Organizations from Mocoa, Mitú and Puerto Leguizamo (Putumayo) and La Chorrera (Amazonas) represented Colombia; organizations from Lima, Iquitos (Loreto) and Moyobamba (San Martín) represented Peru; and organizations from Sao Paulo, Belém and Altamira (Pará) represented Brazil. The work of each organization had very diverse approaches and strengths, from those working to ensure food security with an intercultural perspective, to those working for women’s empowerment or human rights education through multisensory landscapes, to those doing geo-journalism from a Pan-Amazonian vision and seeking to strengthen the self-representation of indigenous communities in audiovisual production. This diversity of approaches coincides with the various layers that must be taken into account to offer effective solutions for the protection of this ecosystem and those who inhabit it, and bringing them together in a single conversation was crucial.
In addition to the exchanges among participants, we had the participation of key agents of change to promote projects such as the Ford Foundation, the Norwegian Fund for Human Rights, World Wide Fund for Nature (WWF), Amnesty International, the embassies of the United States and the United Kingdom. The event closed with the establishment of multiple links in which organizations such as the Movilizatorio, Forum Solidaridad Perú, the Social Projection Unit of the Universidad Santo Tomás, the Indigenous Authorities of La Chorrera and the Fundación Natura were able to articulate and build coordinated work plans and collaboration networks.
With Enlaza Amazonía we were able to train organizations in project design, access to information, environmental participation, strategic litigation and communication strategies. All this knowledge is key to strengthen the work already being done in the field and to ensure that the expertise of the organizations has the greatest possible impact.
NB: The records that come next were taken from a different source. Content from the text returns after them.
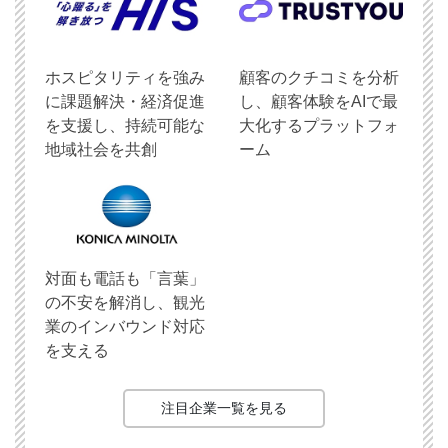
ホスピタリティを強み
顧客のクチコミを分析
に課題解決・経済促進
し、顧客体験をAIで最
を支援し、持続可能な
大化するプラットフォ
地域社会を共創
ーム
対面も電話も「言葉」
の不安を解消し、観光
業のインバウンド対応
を支える
注目企業一覧を見る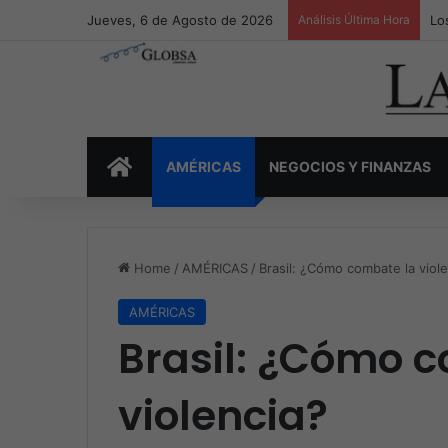
Jueves, 6 de Agosto de 2026
Análisis Última Hora
Lo
INICIO
AMÉRICAS
NEGOCIOS Y FINANZAS
Home
/
AMÉRICAS
/
Brasil: ¿Cómo combate la viol
AMÉRICAS
Brasil: ¿Cómo 
violencia?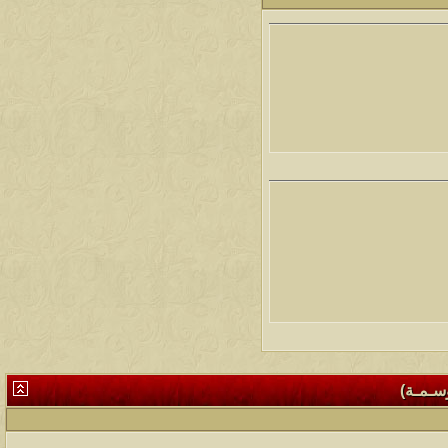
وسـمـة)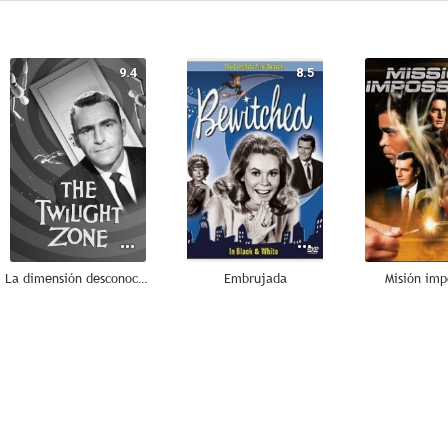
9.4
8.5
La dimensión desconocida
Embrujada
Misión imp
--
--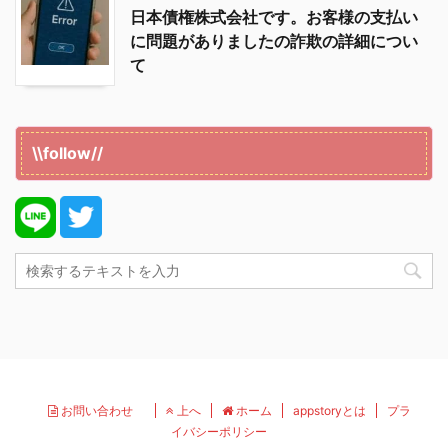
日本債権株式会社です。お客様の支払い
に問題がありましたの詐欺の詳細につい
て
\\follow//
お問い合わせ
上へ
ホーム
appstoryとは
プラ
イバシーポリシー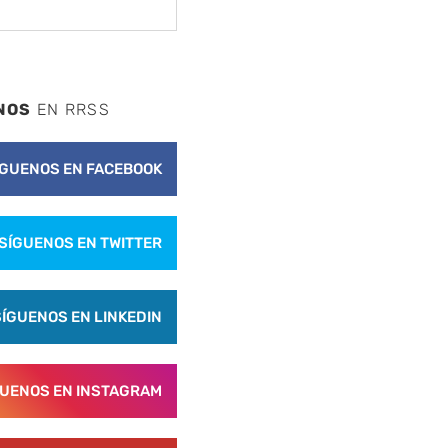
NOS
EN RRSS
ÍGUENOS EN FACEBOOK
SÍGUENOS EN TWITTER
SÍGUENOS EN LINKEDIN
GUENOS EN INSTAGRAM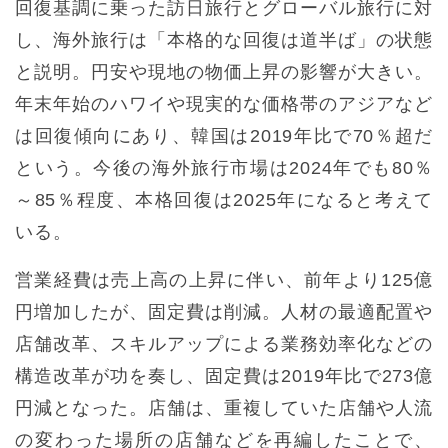
回復基調に乗った訪日旅行とグローバル旅行に対
し、海外旅行は「本格的な回復は道半ば」の状態
と説明。円安や現地の物価上昇の影響が大きい。
年末年始のハワイや現実的な価格帯のアジアなど
は回復傾向にあり、韓国は2019年比で70％超だ
という。今後の海外旅行市場は2024年でも80％
～85％程度、本格回復は2025年になると考えて
いる。
営業経費は売上高の上昇に伴い、前年より125億
円増加したが、固定費は削減。人材の最適配置や
店舗改革、スキルアップによる業務効率化などの
構造改革が功を奏し、固定費は2019年比で273億
円減となった。店舗は、重複していた店舗や人流
の変わった場所の店舗などを再編したことで、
We also promoted dialogue and the generation of knowledge based on the local experiences of organizations in the three Amazonian countries (Peru, Brazil and Colombia), and strengthened networks of organizations, both local and regional. We were also able to contribute to encouraging the general public and different funding entities to connect with the practices, knowledge and cosmovisions of the peoples and communities of the region and to promote appropriate solutions for the communities that care for and inhabit the territory.
With this and other similar programs, Dejusticia’s commitment is to continue working hand in hand with other organizations to build a civil society with a strong, inclusive and well-informed voice. In this way we hope to be able to contribute to the design of innovative alternatives to our shared challenges that meet the needs of the Global South, but also draw on the enormous strengths of those who work in these regions.